The most common, these days, is some variant of “train an AI to help with aligning AI”. Sometimes it’s “train an AI to interpret the internals of another AI”, sometimes it’s “train an AI to point out problems in another AI’s plan”, sometimes it’s “train an AI to help you design aligned AI”, etc. I would guess about 75% of newcomers from ML suggest some such variant as their first idea.
I don't think these are crazy or bad ideas at all—I'd be happy to steelman them with you at some point if you want. Certainly, we don't know how to make any of them work right now, but I think they are all reasonable directions to go down if one wants to work on the various open problems related to them. The problem—and this is what I would say to somebody if they came to me with these ideas—is that they're not so much “ideas for how to solve alignment” so much as “entire research topics unto themselves.”

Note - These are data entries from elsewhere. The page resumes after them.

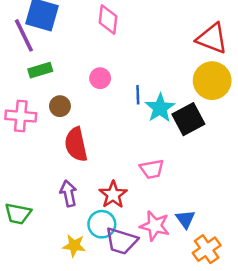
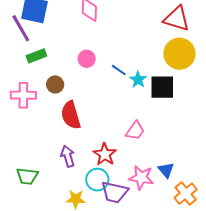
blue line: (138, 95) -> (119, 70), turned -49
cyan star: (160, 108) -> (138, 80), size x0.7
black square: (188, 119) -> (162, 87), turned 32
pink trapezoid: (152, 169) -> (135, 131), turned -40

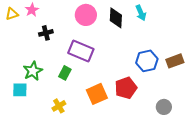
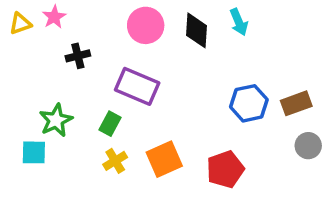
red pentagon: (126, 88) -> (225, 169), moved
yellow cross: (59, 106) -> (115, 161), moved
gray circle: (164, 107) -> (308, 146), moved

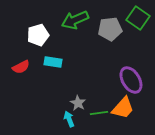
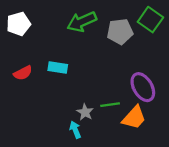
white pentagon: (38, 35) -> (19, 24), moved
green line: (99, 113) -> (110, 105), moved

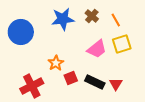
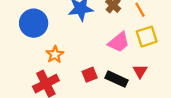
orange star: (56, 63) -> (55, 54), moved
red triangle: (116, 84) -> (140, 71), moved

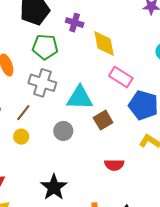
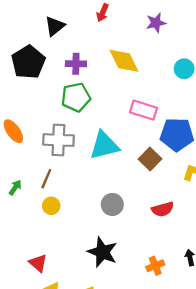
yellow diamond: (104, 44) -> (124, 61), moved
green pentagon: (45, 47) -> (76, 97), moved
brown square: (103, 120) -> (150, 159), moved
gray circle: (63, 131) -> (112, 204), moved

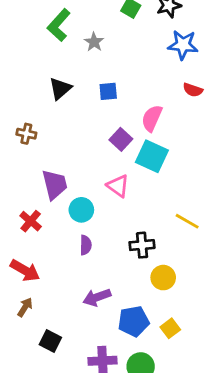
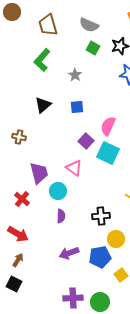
gray star: (94, 42) -> (75, 75), moved
pink triangle: (118, 186) -> (74, 168), moved
blue pentagon: (134, 321) -> (100, 257), moved
black square: (50, 341) -> (14, 284), moved

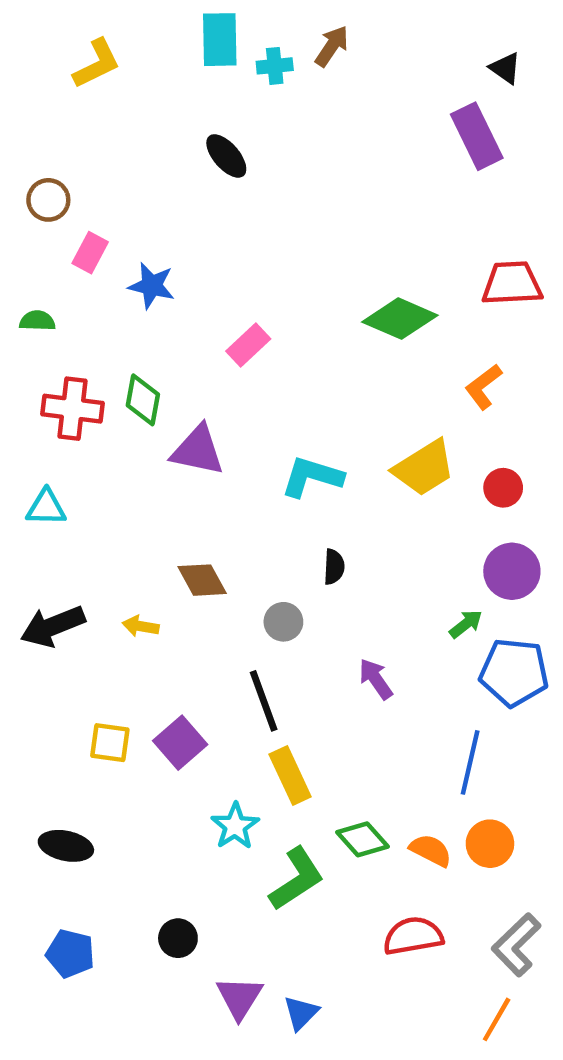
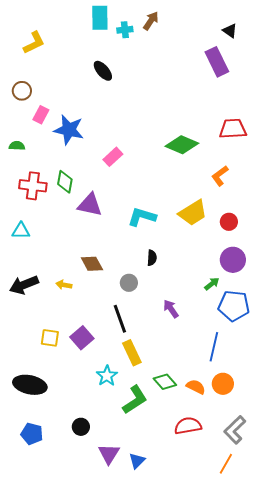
yellow L-shape: (97, 64) -> (34, 43), moved
blue star: (152, 286) -> (69, 130), size x1.4
black ellipse: (66, 846) -> (30, 385), size x1.4

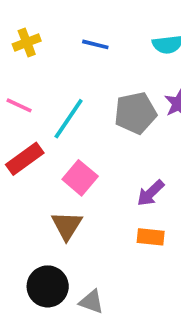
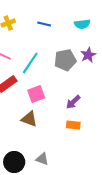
pink square: (80, 178) -> (36, 94), turned 30
brown triangle: (67, 225) -> (29, 119), turned -42
black circle: (48, 286) -> (14, 162), moved

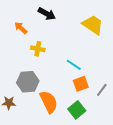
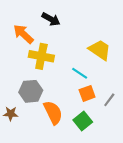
yellow trapezoid: (93, 25) -> (100, 50), moved
orange arrow: (21, 28) -> (23, 34), size x1.5
yellow cross: (38, 49) -> (41, 56), size x1.6

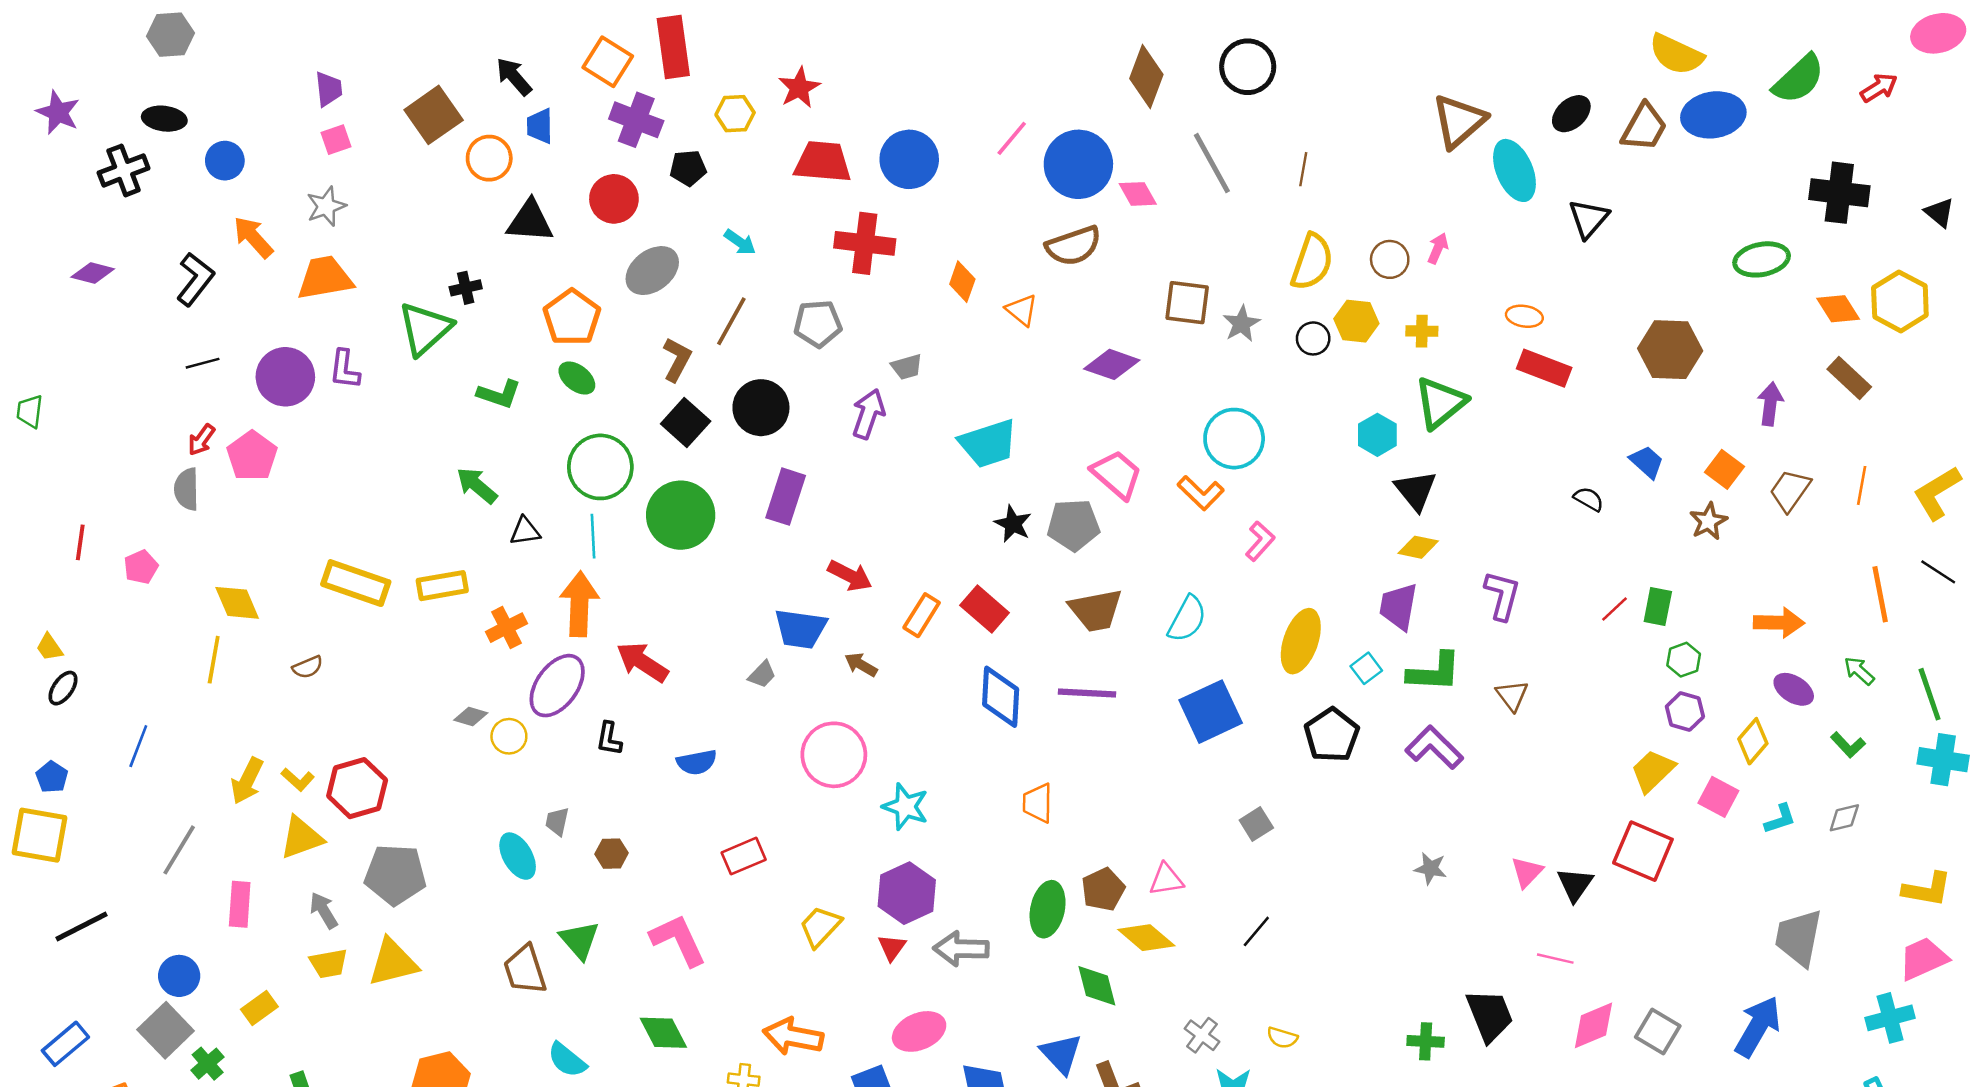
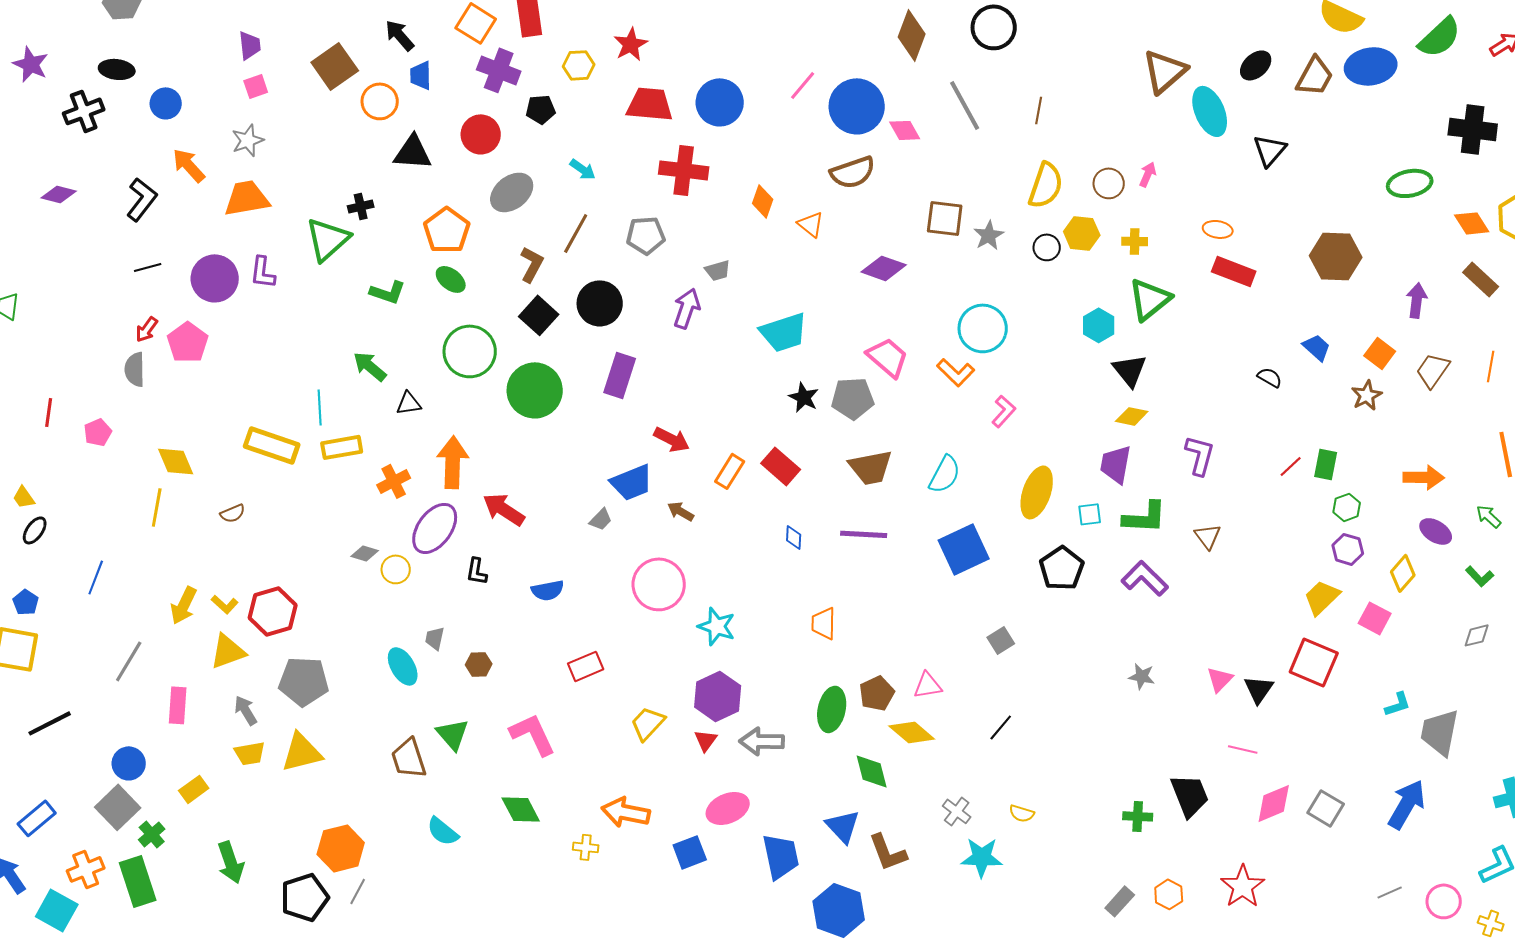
cyan line: (593, 536) -> (320, 407), moved
blue trapezoid: (800, 629) -> (632, 482), turned -30
cyan square: (1366, 668) -> (1090, 514), turned 30
blue diamond: (1001, 697) -> (794, 537), size x0.5
cyan L-shape: (1780, 819) -> (1398, 704), moved

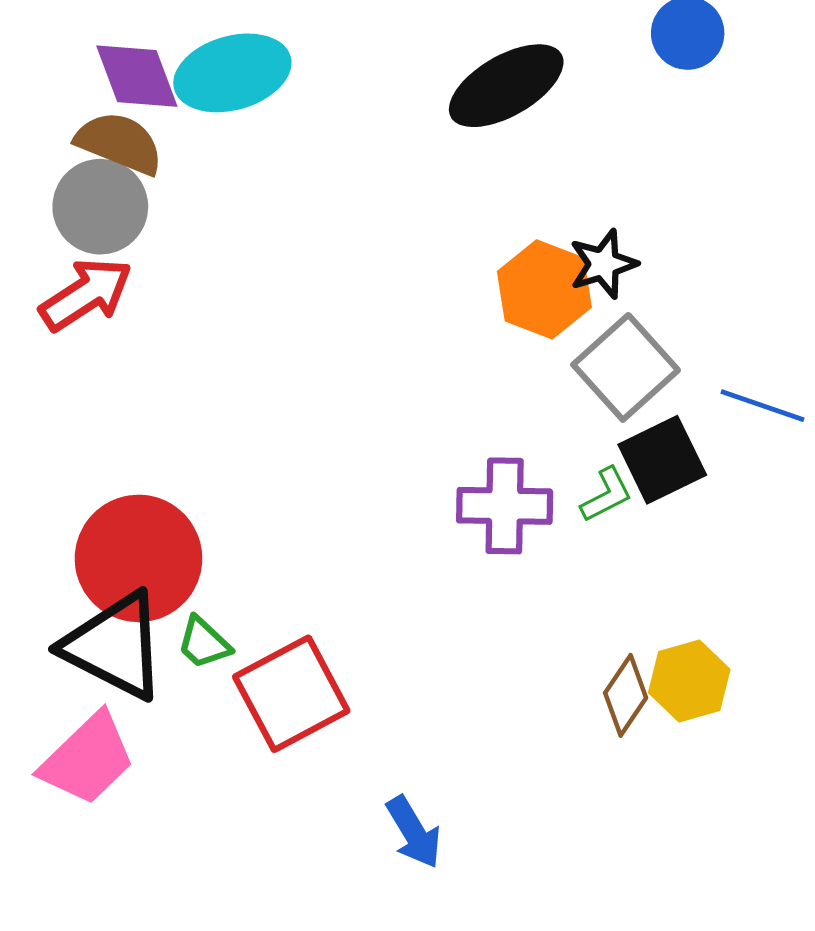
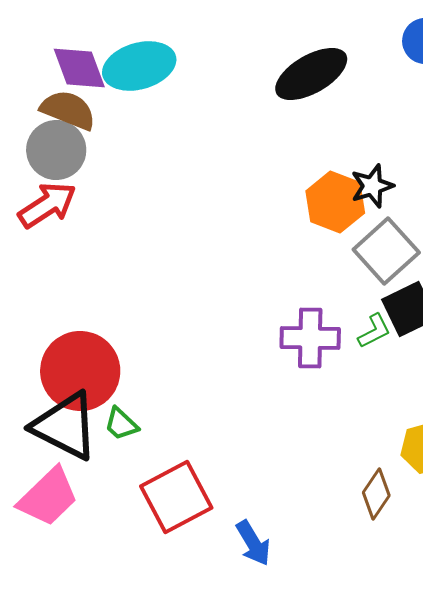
red square: (291, 694) -> (176, 497), moved
brown diamond: (626, 695) -> (376, 494), moved

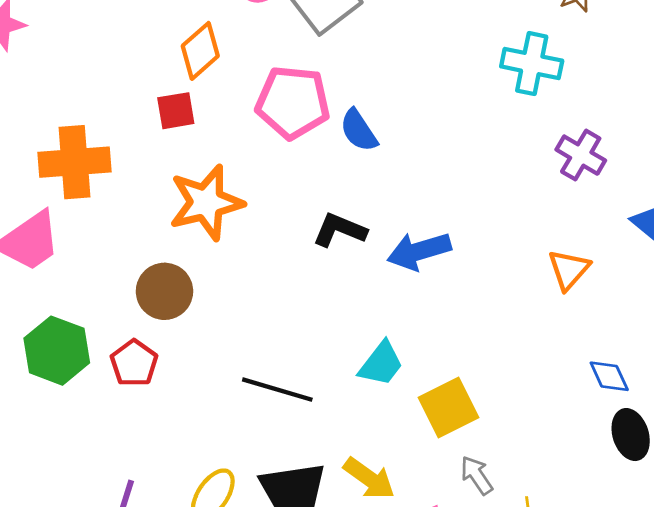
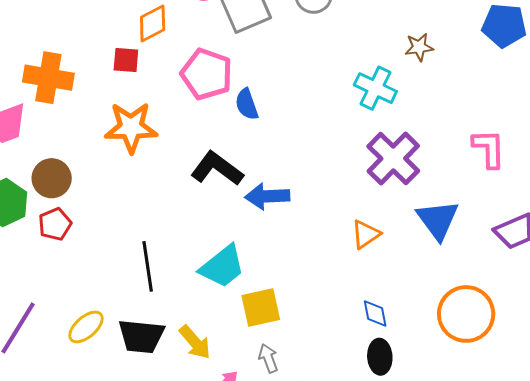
purple cross: (581, 155) -> (393, 159), size x1.6
black L-shape: (340, 230) -> (217, 169), size x1.4
brown circle: (164, 291) -> (52, 178), moved
cyan trapezoid: (381, 364) -> (222, 266), size x1.4
black line: (277, 390) -> (148, 266), turned 51

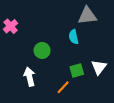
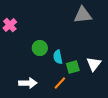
cyan semicircle: (74, 37) -> (58, 57), moved
white arrow: (29, 77) -> (28, 83), moved, turned 102

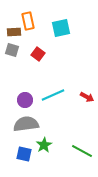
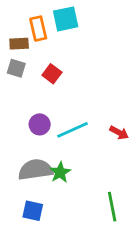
cyan square: (61, 28) -> (66, 19), moved
purple circle: (25, 100) -> (40, 124), moved
green star: (44, 145) -> (60, 172), moved
green line: (82, 151) -> (112, 207), turned 50

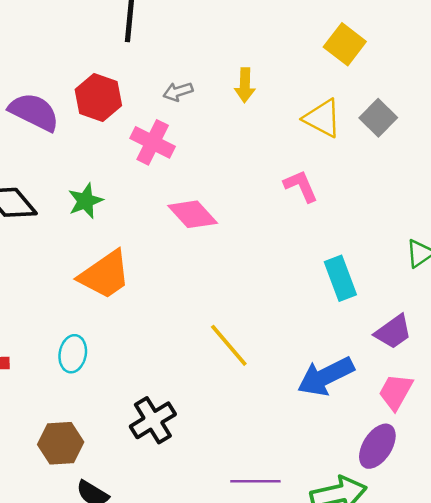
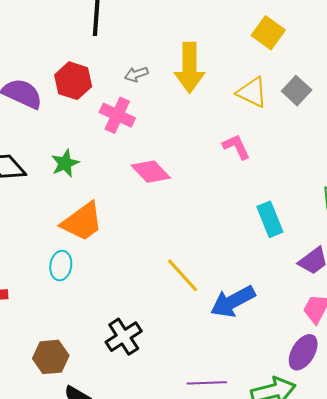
yellow arrow: (245, 85) -> (190, 68), size x1.8
cyan ellipse: (73, 354) -> (61, 266), moved
blue arrow: (326, 376) -> (233, 301), moved

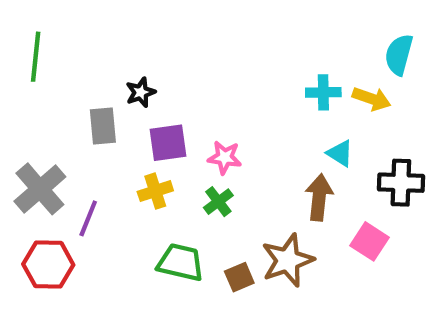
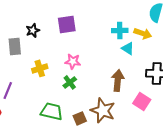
purple square: (168, 143) -> (67, 24), moved
cyan triangle: (340, 153) -> (128, 48), moved
yellow cross: (155, 191) -> (40, 68), moved
brown star: (288, 260) -> (103, 110), turned -30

I sometimes worry that ideas are prematurely rejected because they are not guaranteed to work, rather than because they are guaranteed not to work. In the end it might turn out that zero ideas are actually guaranteed to work and thus we are left with an assortment of not guaranteed to work ideas which are underdeveloped because some possible failure mode was found and thus the idea was abandoned early.
That is a problem in principle, but I'd guess that the perception of that problem mostly comes from a couple other phenomena.
First: I think a lot of people don't realize on a gut level that a solution which isn't robust is guaranteed to fail in practice. There are always unknown unknowns in a new domain; the presence of unknown unknowns may be the single highest-confidence claim we can make about AGI at this point. A strategy which fails the moment any surprise comes along is going to fail; robustness is necessary. Now, robustness is not the same as "guaranteed to work", but the two are easy to confuse. A lot of arguments of the form "ah but your strategy fails in case X" look like they're saying "the strategy is not guaranteed to work", but the actually-important content is "the strategy is not robust to <broad class of failures>"; the key is to think about how broadly the example-failure generalizes. (I think a common mistake newcomers make is to argue "but that particular failure isn't very likely", without thinking about how the failure mode generalizes or what other lack-of-robustness it implies.)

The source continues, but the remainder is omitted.